Thanks! I tried using 4 nodes with 8 and 24 cores on each node respectively with a matrix of size 1000*20. However the result shows that using 24 cores on each node is slower than using 8 cores on each node. Is this normal or I have missed something when running the code? The exact command is:

STARPU_SCHED=dmdas mpirun ./starpu-1.3.2/mpi/examples/matrix_decomposition/mpi_cholesky_distributed -size $((1000*20)) -nblocks 20

The outputs are shown below:

Result with 4 nodes and 8 cores per node:

[starpu][compare_value_and_recalibrate] Current configuration does not match the bus performance model (CPUS: (stored) 24 != (current) 8), recalibrating...

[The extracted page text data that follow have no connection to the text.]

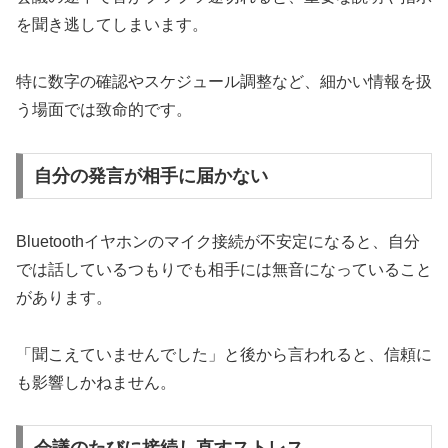
を聞き逃してしまいます。
特に数字の確認やスケジュール調整など、細かい情報を扱
う場面では致命的です。
自分の発言が相手に届かない
Bluetoothイヤホンのマイク接続が不安定になると、自分
では話しているつもりでも相手には無音になっていること
があります。
「聞こえていませんでした」と後から言われると、信頼に
も影響しかねません。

[starpu][compare_value_and_recalibrate] ... done

[starpu][check_bus_config_file] No performance model for the bus, calibrating...

[starpu][check_bus_config_file] ... done

[starpu][check_bus_config_file] No performance model for the bus, calibrating...

[starpu][check_bus_config_file] ... done

[starpu][_starpu_mpi_print_thread_level_support] MPI_Init_thread level = MPI_THREAD_SERIALIZED; Multiple threads may make MPI calls, but only one at a time.

size: 20000 - nblocks: 20 - dblocksx: 2 - dblocksy: 2

[starpu][_starpu_mpi_print_thread_level_support] MPI_Init_thread level = MPI_THREAD_SERIALIZED; Multiple threads may make MPI calls, but only one at a time.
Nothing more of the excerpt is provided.